The twist drill can be essentially divided into three predominant parts - the point, the body, and the shank. The point is the cone shaped surface at the cutting end of the drill, while the part held by the chuck is referred as the shank. The point consists of a cutting lip, which performs material removal. Drill bit shanks are of two types - straight and tapered. Morse taper shanks are the most popular versions today. The remaining part of the drill bit is known as the body and consists of the flute - the twisting groove running around the bit. The flute is used for removing the cut material from the drilled hole. These features are common for most forms of twist drills, though in many cases, manufacturers produce special customized versions of twist drills for particular applications.
Factors Governing Twist Drill Performance
Various factors and parameters govern the function of a twist drill. The sharpness of the cutting edges, rate of the twists, point angle, and lip angle are some of them. Twist drills are produced in various sizes and chosen based on the required application. The most common point angle found on twist drills is 118 degrees, suited for drilling operations in a wide range of applications. However, for drilling steel or hard materials, tools with shallower angles of about 150 degrees are typically used. Another type of drill, one with a zero point angle, is used for drilling holes with flat bottoms. Maintaining twist drill bits is of vital importance, and machine shops need to keep the drill bits sharp in order to maintain drill performance.
Twist Drill Materials and Coatings
As a work piece harder than the drill bit can cause it to catastrophically fail, care needs to be taken while choosing the twist drill material. Twist drill bits are mainly made from steel, while other material bits are adopted for certain special applications.

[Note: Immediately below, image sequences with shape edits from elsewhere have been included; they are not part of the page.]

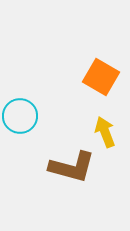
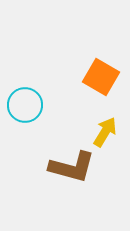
cyan circle: moved 5 px right, 11 px up
yellow arrow: rotated 52 degrees clockwise
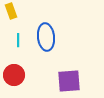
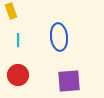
blue ellipse: moved 13 px right
red circle: moved 4 px right
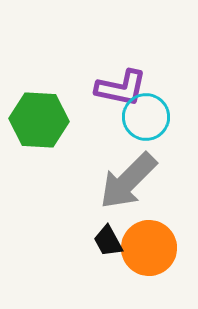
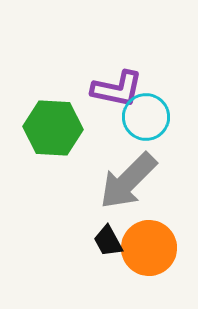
purple L-shape: moved 4 px left, 1 px down
green hexagon: moved 14 px right, 8 px down
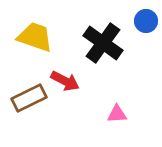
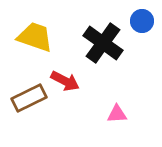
blue circle: moved 4 px left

Twist drill bits are often manufactured from carbon steel, which is considered an inexpensive option. These types of twist drills are soft and the type of materials on which they can be used is limited. Carbon steel bits require low RPM drilling to prevent excessive wear or bit failure. Low carbon steel drills are generally used with wood, as they do not hold the cutting edge well. Though high carbon steel bits can be used on both wood and metal, they are susceptible to the heat generated while drilling.
Another material commonly used for drills is high speed steel (HSS), which is compatible with most materials. These drill bits have predominantly replaced carbon steel bits due to their versatility and ability to cut at higher speed. Twist drills made of high speed steels can withstand temperatures of up to 1000 degrees Fahrenheit. In addition, coating the cutting edges with wear-resistant materials may enhance the HSS drill cutting speed from 25 to 90 percent.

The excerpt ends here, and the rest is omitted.